# Are shoes like socks?



## Cat Dancer (Mar 7, 2009)

So I've been decluttering, going through stuff in the house and organizing and throwing stuff away. :crazy: I had these two huge containers of shoes. My husband has a thing about shoes. If he finds a pair he likes and they're on sale, he'll buy more than one pair so he stockpiles shoes. He has SO many pairs of shoes. He has WAY more shoes than I do. 

Anyway I'm finding several shoes with no matches. Where does the other shoe go? It seems like it would be even hard to misplace or lose a shoe than a sock because a shoe is so much bigger. It's really weird and puzzling.
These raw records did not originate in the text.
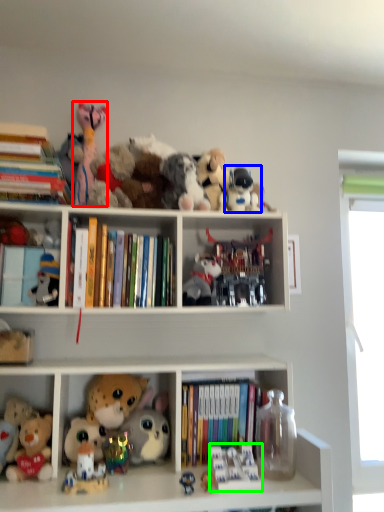 Question: Which object is the closest to the toy (highlighted by a red box)? Choose among these: toy (highlighted by a blue box) or toy (highlighted by a green box).

Choices:
 (A) toy
 (B) toy

Answer: (A) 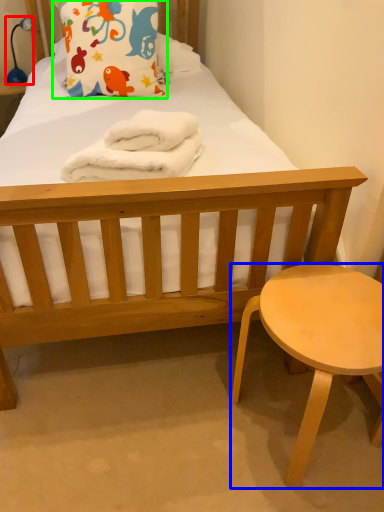 Question: Estimate the real-world distances between objects in this image. Which object is closer to lamp (highlighted by a red box), stool (highlighted by a blue box) or pillow (highlighted by a green box)?

Choices:
 (A) stool
 (B) pillow

Answer: (B)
LOL. Maybe they're with the missing socks?


----------



## Into The Light (Mar 7, 2009)

maybe the missing shoes ran off with the missing socks :lol:

that _is_ funny you have missing shoes. maybe pets or kids misplaced them


----------



## Jazzey (Mar 7, 2009)

I'm thinking that the missing shoes, the missing socks ran off with the wonderful book on how to organize:lol:

So I bought a book about cleaning and organizing - Psychlinks Psychology Self-Help  & Mental Health Support Forum


----------



## Jackie (Mar 7, 2009)

Hello Cat Dancer,

Maybe your husband is a bit heavy footed on one side and has worn out the missing shoe and thrown it away


----------



## Cat Dancer (Mar 7, 2009)

:lol: I think you all are right. 

Also someone gave us a gigantic bag of little girl shoes, but I went through them and only about a half dozen of them had matches. :lol: 

Oh and I think our puppy, who is now a BIG thing, has taken some of the shoes to chew on. He chews on EVERYTHING.


----------



## Daniel (Mar 7, 2009)

> It seems like it would be even hard to misplace or lose a shoe than a sock because a shoe is so much bigger.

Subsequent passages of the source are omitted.